╭─ Exercise input
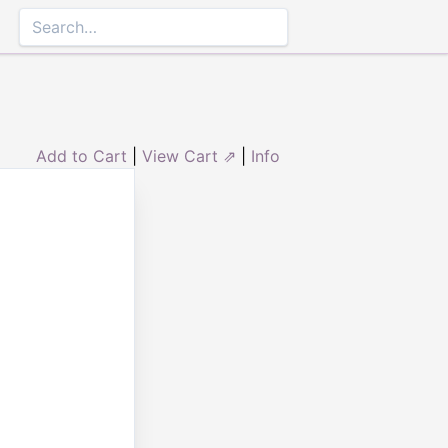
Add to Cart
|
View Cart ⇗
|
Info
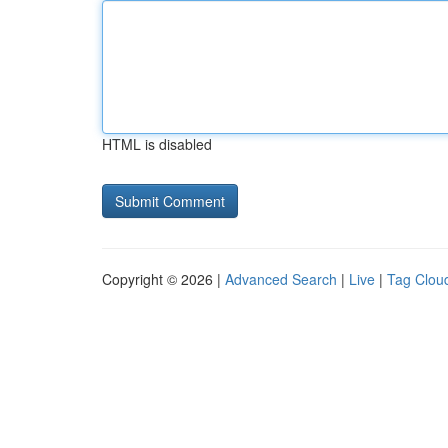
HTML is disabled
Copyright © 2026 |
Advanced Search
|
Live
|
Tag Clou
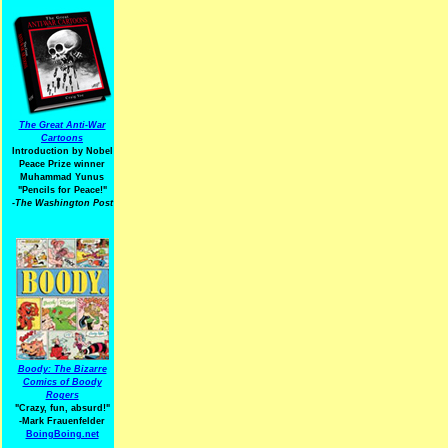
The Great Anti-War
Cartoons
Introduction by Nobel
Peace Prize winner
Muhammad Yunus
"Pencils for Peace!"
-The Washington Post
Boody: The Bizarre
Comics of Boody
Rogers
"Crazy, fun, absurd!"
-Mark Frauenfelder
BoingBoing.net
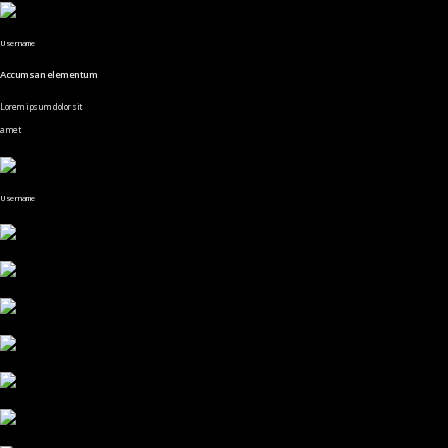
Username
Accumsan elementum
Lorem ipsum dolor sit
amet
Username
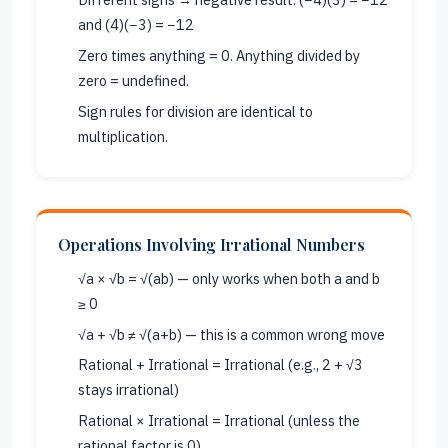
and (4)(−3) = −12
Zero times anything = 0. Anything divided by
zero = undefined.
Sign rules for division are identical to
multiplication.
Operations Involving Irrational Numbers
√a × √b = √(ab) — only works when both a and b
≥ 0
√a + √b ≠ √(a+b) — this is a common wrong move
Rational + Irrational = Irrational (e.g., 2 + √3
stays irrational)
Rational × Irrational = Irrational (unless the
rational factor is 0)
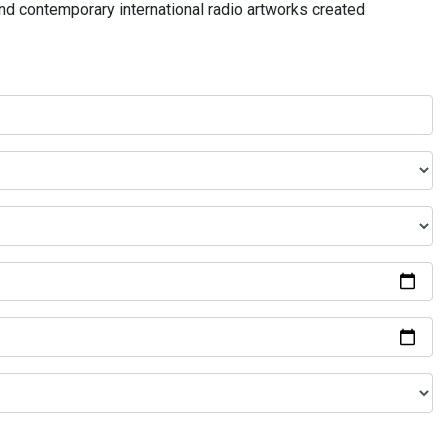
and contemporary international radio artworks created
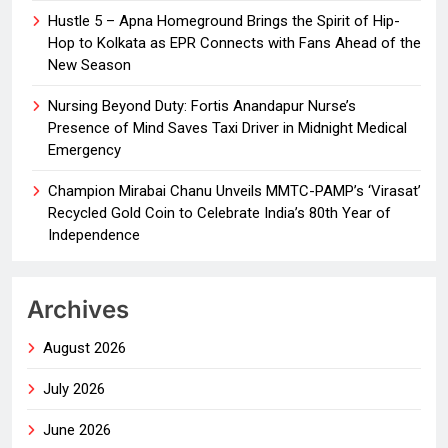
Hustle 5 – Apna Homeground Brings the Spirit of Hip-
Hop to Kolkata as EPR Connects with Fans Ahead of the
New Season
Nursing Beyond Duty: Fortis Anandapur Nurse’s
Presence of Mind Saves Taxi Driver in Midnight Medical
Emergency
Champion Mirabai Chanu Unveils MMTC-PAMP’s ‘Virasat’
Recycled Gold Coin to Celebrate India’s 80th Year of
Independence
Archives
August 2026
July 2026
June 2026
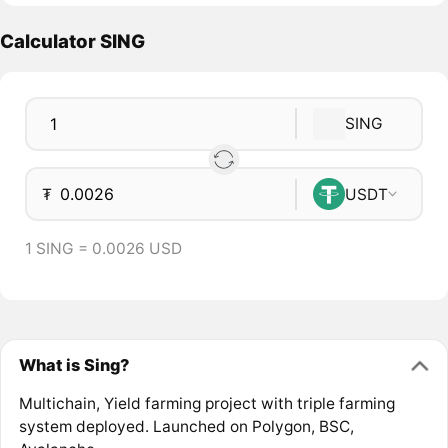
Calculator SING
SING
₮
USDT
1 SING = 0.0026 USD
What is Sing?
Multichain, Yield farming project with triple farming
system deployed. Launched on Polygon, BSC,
╰─
╭─ Exercise input
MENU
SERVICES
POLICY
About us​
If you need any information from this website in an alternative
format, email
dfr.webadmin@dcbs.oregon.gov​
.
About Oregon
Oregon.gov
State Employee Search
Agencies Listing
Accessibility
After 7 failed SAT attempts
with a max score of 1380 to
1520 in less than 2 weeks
╰─
*Required work*: Collect every line with the string "this" from the records, and copy each.

*Written solution*:
√a + √b ≠ √(a+b) — this is a common wrong move
If you need any information from this website in an alternative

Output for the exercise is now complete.